··· Information given
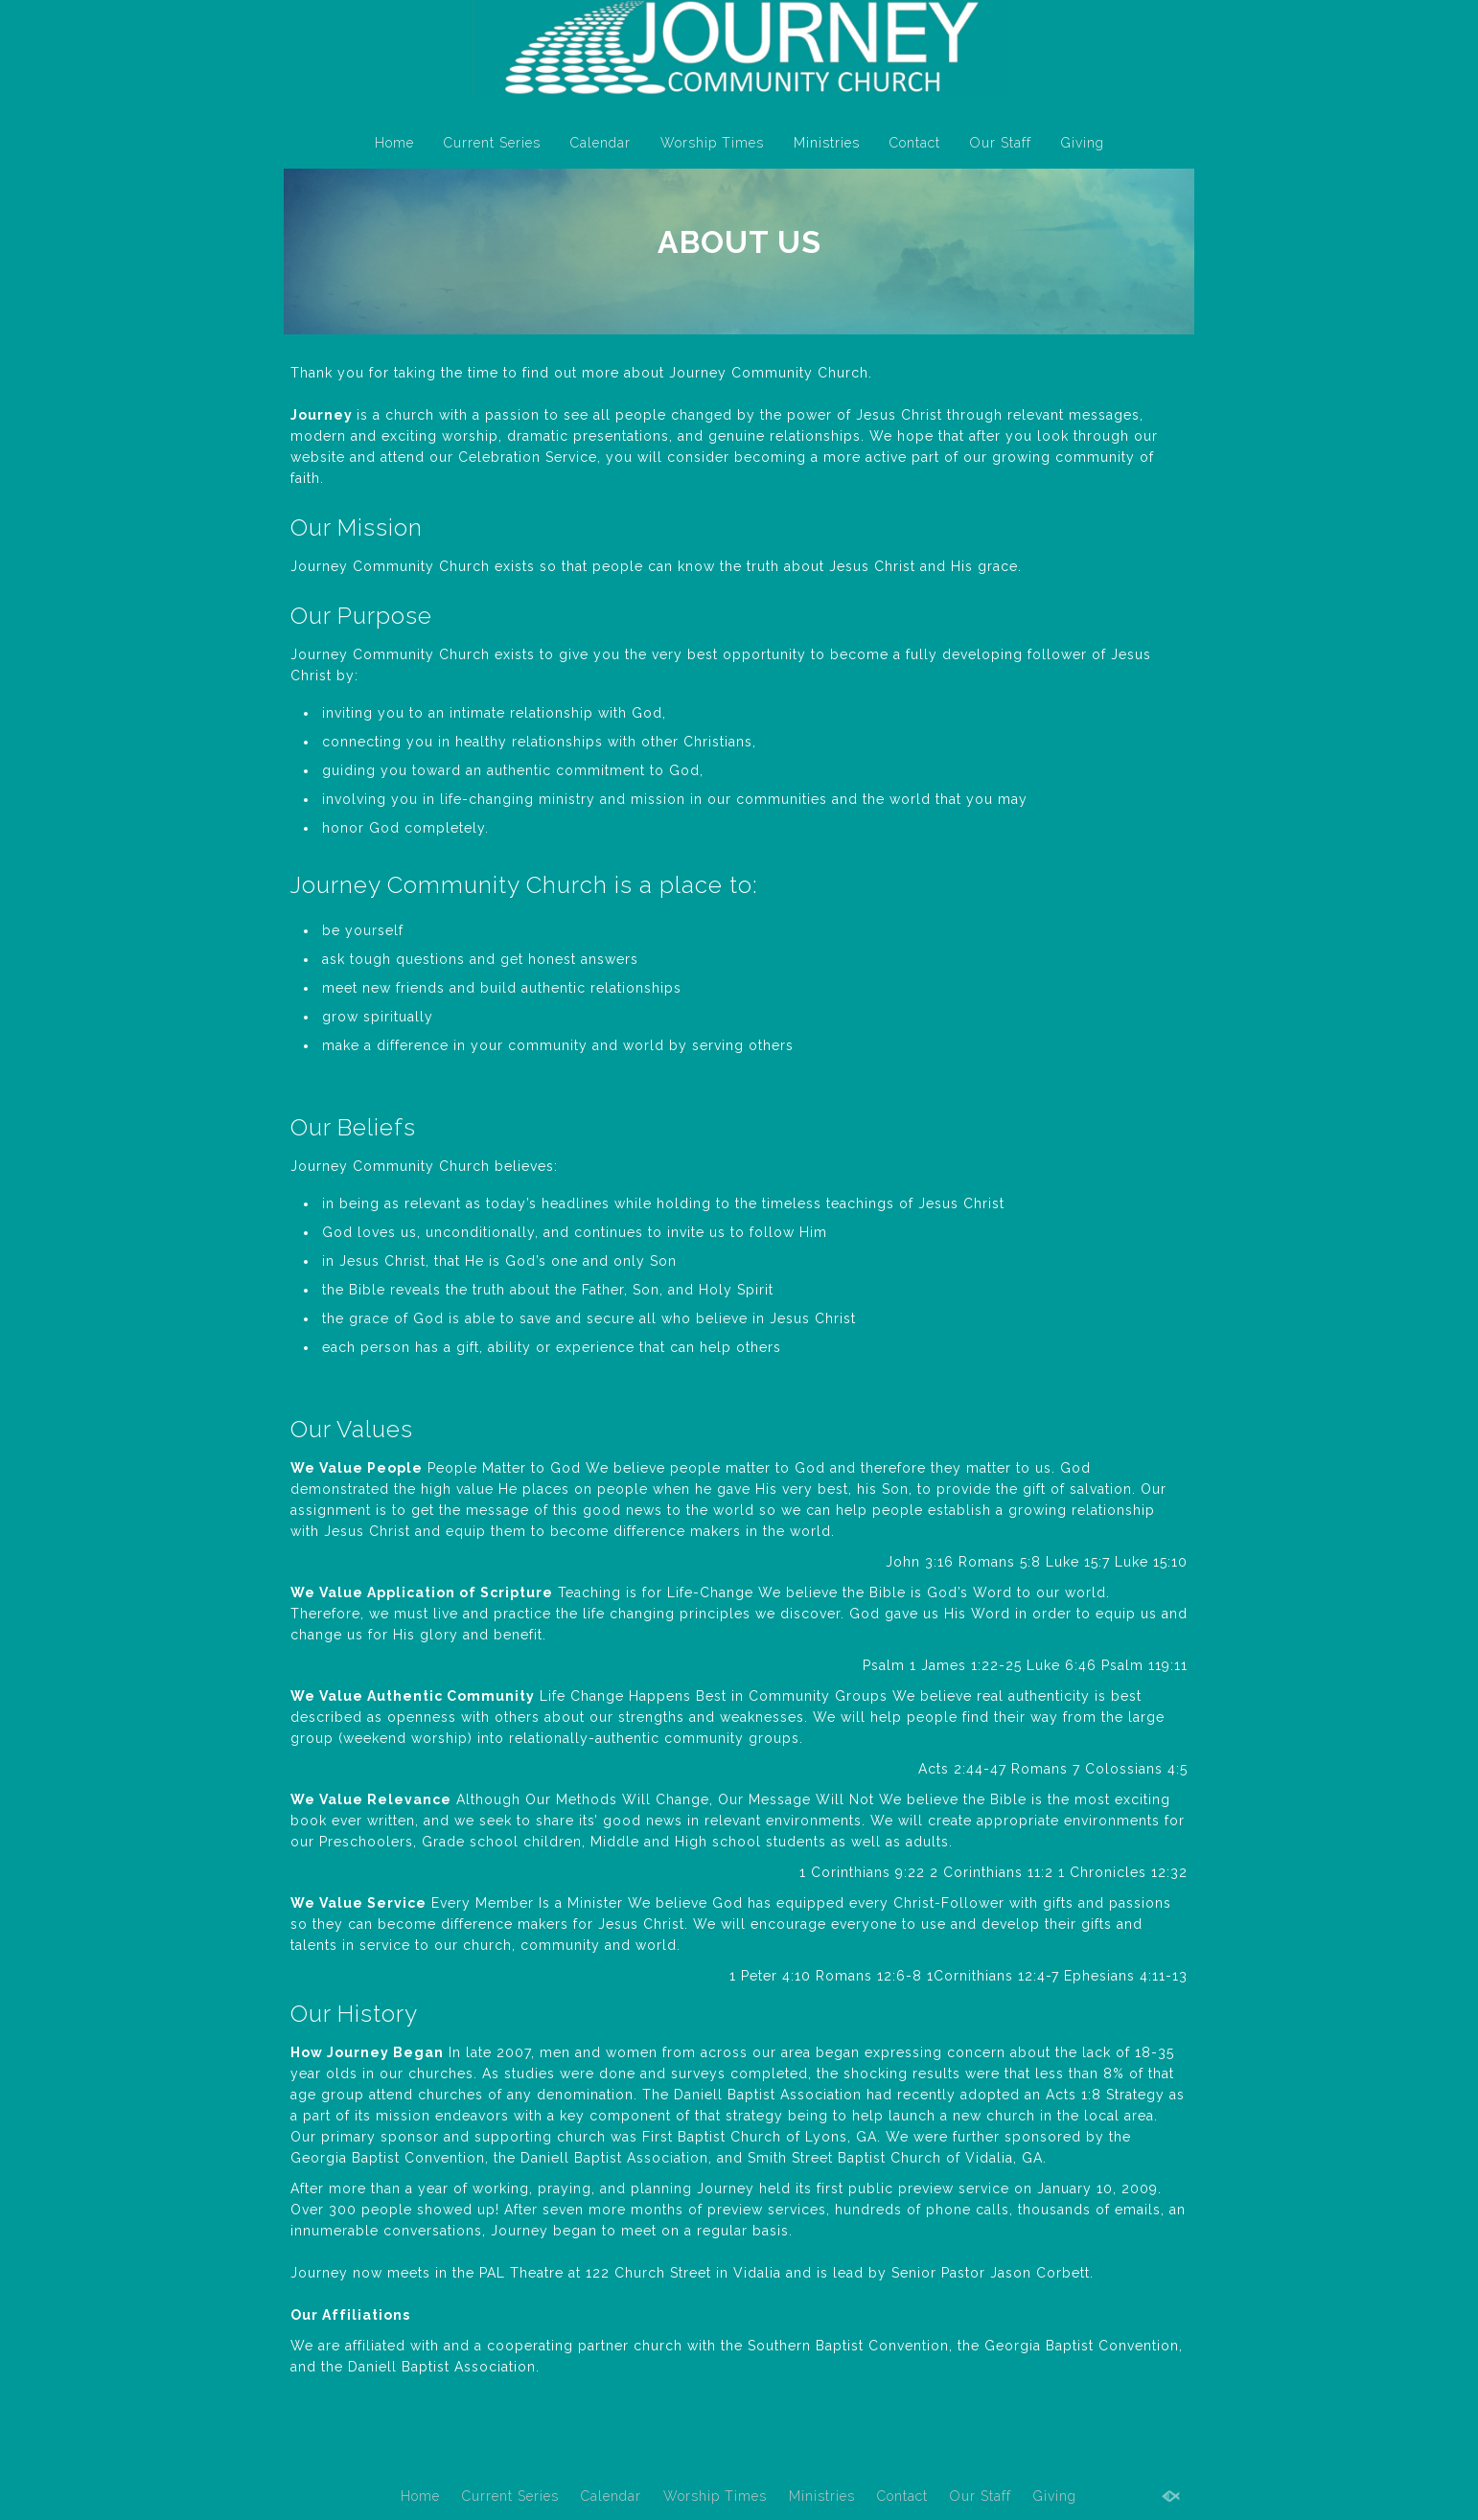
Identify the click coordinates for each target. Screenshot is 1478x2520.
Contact (914, 142)
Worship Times (712, 142)
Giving (1082, 142)
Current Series (492, 142)
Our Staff (1000, 142)
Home (394, 142)
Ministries (827, 142)
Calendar (600, 142)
······
Print exactly the lines above, starting at the line that contains "Contact (914, 142)" and ending with the last line of the records, both included.

Contact (914, 142)
Worship Times (712, 142)
Giving (1082, 142)
Current Series (492, 142)
Our Staff (1000, 142)
Home (394, 142)
Ministries (827, 142)
Calendar (600, 142)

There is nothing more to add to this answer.